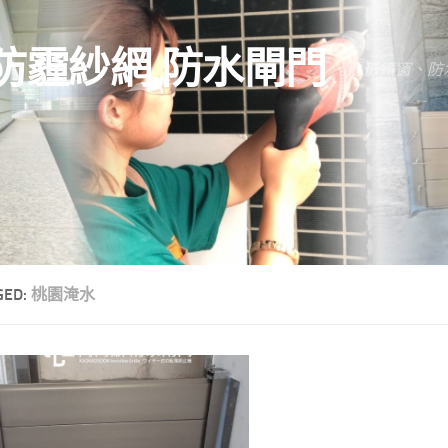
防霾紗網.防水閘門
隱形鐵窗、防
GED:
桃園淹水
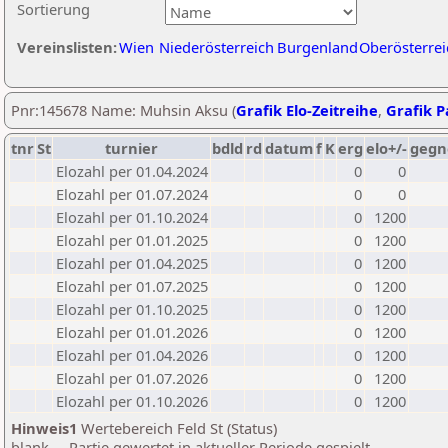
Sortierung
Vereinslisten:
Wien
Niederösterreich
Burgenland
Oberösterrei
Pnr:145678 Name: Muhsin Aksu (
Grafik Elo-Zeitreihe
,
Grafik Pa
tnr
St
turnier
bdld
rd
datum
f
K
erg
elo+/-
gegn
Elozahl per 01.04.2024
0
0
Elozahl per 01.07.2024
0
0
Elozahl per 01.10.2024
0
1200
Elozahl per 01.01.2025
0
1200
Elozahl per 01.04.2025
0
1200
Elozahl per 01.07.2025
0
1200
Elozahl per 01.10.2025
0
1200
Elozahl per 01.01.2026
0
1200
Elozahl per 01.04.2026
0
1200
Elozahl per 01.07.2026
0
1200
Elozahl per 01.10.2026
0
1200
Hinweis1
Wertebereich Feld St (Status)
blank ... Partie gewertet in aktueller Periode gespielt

•••••

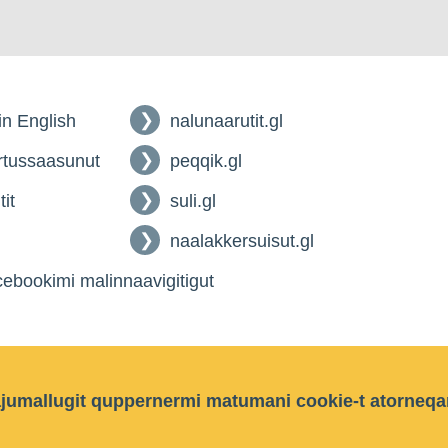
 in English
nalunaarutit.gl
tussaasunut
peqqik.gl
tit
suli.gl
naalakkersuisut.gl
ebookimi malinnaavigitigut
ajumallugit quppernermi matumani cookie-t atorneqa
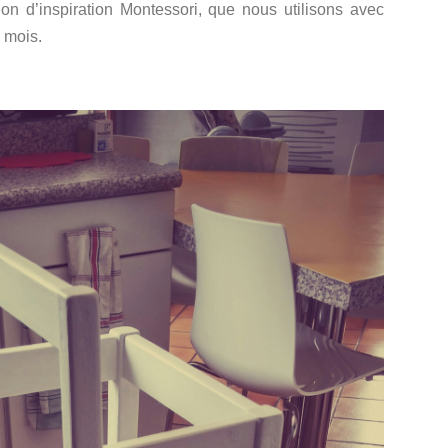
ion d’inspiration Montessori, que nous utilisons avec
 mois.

•••••

What needs to be done: Please report, as a bare number, how many lines of the data contain the word "Elozahl".

Response below: 11